Threatt’s impulse to produce an eye-catching box was perfect, according to sales manager Bernie Baszak.
“Boxes have become much more of a marketing tool,” he said. “It used to be how you got the product from here to there and now people are putting them right on the shelves at Home Depot, Lowe’s, everywhere.
At that moment, Mondrone’s phone beeped. “They are ready for us,” she said as she handed out earplugs and offered safety glasses.

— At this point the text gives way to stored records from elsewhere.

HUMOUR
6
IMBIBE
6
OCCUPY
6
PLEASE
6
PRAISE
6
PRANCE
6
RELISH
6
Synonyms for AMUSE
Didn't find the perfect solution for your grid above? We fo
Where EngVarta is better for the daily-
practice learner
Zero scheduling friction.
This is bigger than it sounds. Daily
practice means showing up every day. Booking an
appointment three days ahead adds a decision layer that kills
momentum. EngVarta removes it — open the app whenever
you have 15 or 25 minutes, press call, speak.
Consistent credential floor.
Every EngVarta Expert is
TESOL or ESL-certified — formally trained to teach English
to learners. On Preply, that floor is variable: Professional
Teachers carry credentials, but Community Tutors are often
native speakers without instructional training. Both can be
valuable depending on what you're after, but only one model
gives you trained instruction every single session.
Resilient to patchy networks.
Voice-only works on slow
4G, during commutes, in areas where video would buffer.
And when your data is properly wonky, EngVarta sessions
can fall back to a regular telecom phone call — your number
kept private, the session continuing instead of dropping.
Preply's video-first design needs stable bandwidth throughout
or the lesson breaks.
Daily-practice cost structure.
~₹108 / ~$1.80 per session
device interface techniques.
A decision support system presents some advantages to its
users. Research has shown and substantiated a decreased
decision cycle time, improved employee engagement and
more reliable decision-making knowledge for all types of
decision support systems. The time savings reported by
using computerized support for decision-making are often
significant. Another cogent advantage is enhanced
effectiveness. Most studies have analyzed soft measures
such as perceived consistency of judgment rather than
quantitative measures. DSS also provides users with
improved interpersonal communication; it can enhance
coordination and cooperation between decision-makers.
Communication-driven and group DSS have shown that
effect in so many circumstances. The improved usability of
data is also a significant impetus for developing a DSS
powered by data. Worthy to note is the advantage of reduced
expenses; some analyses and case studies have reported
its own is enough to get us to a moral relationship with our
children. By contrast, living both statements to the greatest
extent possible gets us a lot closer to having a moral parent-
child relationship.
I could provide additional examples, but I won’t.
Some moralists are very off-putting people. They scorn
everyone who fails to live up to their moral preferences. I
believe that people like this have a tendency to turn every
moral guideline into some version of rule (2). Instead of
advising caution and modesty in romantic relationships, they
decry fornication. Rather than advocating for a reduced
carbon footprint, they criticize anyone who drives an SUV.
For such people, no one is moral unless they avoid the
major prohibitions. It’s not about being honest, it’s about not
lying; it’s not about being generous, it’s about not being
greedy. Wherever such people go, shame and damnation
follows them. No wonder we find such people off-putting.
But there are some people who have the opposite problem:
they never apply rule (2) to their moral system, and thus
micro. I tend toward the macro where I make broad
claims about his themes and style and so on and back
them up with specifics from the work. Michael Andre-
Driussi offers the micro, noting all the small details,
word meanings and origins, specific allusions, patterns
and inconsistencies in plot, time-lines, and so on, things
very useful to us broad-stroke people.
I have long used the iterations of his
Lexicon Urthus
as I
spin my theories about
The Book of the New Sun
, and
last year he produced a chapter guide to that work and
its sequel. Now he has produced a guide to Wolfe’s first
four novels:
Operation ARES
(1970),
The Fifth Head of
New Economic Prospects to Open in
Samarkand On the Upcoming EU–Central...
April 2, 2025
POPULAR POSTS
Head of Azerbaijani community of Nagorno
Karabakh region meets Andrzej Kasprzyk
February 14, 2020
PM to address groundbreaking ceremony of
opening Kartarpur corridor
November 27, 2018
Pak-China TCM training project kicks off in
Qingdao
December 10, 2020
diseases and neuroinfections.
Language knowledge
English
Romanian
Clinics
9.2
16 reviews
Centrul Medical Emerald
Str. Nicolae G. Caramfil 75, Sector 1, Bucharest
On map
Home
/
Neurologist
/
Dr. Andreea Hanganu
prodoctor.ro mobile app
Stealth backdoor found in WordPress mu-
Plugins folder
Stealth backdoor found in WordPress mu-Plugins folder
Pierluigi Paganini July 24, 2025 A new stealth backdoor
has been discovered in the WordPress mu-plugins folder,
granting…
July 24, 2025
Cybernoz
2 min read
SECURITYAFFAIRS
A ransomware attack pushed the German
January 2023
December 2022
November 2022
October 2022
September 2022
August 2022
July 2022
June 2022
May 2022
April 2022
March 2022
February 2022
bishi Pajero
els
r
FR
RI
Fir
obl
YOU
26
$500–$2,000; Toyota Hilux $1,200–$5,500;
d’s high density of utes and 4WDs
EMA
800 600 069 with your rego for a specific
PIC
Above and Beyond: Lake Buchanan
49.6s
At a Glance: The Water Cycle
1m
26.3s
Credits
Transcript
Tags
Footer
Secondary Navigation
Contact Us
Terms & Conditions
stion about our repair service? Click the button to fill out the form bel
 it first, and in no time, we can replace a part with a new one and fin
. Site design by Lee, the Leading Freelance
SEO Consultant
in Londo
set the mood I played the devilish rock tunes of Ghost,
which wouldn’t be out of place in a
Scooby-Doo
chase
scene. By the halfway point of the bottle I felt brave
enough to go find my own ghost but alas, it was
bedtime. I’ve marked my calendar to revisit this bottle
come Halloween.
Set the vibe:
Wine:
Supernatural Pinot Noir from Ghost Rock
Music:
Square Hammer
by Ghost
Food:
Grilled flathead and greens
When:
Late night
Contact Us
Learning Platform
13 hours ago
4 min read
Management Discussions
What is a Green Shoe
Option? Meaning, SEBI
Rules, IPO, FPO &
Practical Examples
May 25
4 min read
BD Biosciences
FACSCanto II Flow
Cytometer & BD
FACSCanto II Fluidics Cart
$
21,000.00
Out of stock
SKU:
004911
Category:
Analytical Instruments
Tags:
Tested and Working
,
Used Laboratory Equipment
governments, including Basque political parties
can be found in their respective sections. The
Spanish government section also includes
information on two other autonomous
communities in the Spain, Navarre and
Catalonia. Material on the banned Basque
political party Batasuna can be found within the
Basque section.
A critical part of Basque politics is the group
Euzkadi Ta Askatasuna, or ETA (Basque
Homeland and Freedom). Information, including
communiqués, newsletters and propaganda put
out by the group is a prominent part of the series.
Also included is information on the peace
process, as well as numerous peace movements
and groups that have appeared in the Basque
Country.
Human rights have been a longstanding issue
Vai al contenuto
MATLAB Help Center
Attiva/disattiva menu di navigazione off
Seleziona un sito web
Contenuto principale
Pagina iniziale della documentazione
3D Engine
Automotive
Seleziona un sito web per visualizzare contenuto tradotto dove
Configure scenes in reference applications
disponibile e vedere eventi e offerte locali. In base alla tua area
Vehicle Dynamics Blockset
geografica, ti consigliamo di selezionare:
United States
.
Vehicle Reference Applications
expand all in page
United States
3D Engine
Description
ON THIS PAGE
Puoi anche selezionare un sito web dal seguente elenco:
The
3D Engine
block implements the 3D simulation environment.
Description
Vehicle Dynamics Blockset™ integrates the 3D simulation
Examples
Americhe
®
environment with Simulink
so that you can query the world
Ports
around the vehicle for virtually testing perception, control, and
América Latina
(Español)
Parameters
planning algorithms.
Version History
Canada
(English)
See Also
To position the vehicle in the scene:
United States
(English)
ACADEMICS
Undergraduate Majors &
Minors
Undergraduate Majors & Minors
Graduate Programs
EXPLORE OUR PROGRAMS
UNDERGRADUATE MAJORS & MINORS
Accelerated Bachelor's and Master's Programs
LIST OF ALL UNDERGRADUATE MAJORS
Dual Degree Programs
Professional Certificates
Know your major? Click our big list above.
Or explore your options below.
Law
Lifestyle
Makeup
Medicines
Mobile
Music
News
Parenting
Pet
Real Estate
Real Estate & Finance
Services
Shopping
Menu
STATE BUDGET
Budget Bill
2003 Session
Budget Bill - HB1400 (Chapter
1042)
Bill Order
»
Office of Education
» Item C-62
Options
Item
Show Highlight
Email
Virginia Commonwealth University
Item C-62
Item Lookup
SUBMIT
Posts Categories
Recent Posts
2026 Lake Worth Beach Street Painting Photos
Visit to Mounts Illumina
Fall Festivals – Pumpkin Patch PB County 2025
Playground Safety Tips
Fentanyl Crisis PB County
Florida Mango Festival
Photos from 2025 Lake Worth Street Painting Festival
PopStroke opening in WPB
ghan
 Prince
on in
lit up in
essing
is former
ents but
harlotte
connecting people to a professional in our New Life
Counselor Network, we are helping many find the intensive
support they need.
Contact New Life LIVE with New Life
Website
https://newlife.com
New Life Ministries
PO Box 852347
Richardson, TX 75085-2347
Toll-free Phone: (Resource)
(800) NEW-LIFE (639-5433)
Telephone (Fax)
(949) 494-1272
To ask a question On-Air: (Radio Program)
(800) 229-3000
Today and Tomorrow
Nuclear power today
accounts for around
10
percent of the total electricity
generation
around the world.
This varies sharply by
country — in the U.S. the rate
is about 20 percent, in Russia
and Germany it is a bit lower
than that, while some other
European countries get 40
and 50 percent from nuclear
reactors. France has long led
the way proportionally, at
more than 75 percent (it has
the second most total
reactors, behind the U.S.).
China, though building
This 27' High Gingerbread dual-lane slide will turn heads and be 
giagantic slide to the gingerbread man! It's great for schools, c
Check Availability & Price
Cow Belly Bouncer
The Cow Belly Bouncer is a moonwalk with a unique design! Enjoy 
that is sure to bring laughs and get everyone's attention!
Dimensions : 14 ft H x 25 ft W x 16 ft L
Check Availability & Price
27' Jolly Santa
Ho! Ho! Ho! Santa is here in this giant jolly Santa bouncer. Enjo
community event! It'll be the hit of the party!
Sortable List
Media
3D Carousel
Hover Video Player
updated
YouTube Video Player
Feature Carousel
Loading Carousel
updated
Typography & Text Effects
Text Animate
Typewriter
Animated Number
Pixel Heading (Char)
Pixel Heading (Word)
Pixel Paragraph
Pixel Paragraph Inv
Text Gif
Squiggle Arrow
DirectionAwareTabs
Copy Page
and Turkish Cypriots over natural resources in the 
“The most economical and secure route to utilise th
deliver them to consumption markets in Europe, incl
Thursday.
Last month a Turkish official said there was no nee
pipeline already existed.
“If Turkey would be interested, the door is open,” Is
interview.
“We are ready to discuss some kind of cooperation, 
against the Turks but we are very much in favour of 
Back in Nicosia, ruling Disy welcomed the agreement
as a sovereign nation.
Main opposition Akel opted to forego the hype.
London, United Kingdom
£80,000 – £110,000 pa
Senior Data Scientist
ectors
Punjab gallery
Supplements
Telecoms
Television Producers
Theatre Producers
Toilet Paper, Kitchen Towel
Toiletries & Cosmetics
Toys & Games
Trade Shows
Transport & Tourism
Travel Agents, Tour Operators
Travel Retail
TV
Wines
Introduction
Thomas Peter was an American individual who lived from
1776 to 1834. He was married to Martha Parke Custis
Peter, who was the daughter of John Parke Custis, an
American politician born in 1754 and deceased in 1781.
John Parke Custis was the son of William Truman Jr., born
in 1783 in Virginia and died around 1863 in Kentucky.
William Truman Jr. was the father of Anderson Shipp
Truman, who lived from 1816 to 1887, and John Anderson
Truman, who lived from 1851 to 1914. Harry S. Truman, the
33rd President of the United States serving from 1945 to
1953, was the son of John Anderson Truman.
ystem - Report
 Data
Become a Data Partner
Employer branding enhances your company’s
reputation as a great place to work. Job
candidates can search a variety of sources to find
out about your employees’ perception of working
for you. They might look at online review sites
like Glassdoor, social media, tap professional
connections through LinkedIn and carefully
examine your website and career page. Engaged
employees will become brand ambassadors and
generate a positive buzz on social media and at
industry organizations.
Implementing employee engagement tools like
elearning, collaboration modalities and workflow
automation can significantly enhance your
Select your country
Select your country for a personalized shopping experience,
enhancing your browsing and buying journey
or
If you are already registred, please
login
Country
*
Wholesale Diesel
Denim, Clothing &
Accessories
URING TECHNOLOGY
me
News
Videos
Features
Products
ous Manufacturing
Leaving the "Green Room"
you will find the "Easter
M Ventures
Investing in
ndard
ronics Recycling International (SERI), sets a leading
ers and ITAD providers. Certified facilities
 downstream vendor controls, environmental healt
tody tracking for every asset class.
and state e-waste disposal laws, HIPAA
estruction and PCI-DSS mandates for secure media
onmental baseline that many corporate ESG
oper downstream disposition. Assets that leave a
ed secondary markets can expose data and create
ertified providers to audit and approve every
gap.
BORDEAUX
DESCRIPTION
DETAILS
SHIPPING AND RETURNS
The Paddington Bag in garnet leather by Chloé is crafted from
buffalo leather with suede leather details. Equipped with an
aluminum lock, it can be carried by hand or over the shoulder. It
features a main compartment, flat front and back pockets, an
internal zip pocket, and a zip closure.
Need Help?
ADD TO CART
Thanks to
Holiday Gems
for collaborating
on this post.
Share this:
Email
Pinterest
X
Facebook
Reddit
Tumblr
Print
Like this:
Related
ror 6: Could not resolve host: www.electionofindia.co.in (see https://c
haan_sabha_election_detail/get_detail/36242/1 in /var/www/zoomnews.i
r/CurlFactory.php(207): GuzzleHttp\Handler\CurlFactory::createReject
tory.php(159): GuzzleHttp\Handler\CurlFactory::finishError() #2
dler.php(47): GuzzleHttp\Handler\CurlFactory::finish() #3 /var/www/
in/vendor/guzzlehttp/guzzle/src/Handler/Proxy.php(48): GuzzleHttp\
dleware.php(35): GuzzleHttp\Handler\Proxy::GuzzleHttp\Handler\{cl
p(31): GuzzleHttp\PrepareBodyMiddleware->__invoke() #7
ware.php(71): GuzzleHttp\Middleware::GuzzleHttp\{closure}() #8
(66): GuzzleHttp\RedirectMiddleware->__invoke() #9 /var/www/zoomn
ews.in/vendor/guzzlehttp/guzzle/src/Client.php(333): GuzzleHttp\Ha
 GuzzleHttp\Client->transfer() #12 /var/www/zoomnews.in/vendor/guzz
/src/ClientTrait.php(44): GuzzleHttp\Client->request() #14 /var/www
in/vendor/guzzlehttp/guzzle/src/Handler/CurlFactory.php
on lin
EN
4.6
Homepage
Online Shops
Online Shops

From there, there was a flight of stairs down to the fabrication shop.
“Speechless,” Burkett-Thompson shouted to members of the Unicorr design team over the roar of machinery, as vertical stacks of boxes printed with Gary’s Gorilla Lemonade pattern paraded along a carpet. rolling with quick, vibrant precision. “I feel like I won the lottery.
Ahead
The day after he looked at the printed boxes at Unicorr, Burkett-Thompson picked up the Label One bottle labels and dropped them off at Norwich Beverage.
The first production run is scheduled for September 8.
“We will mix the formula according to their instructions and pasteurize, chill, bottle, label and crate them and return them to them,” Evans said.
Meanwhile, Threatt was meeting Robert Ellis and Reorn James from LUNCH Logistics in Hamden. The plan is to pack their trucks and vans with the neon yellow Gorilla Lemonade graphics, fulfill their pre-orders, and then, in the coming months, head south.
“What’s dope about this lemonade is that everyone involved wants to be a part of it,” Threatt said. “Everyone feels our passion.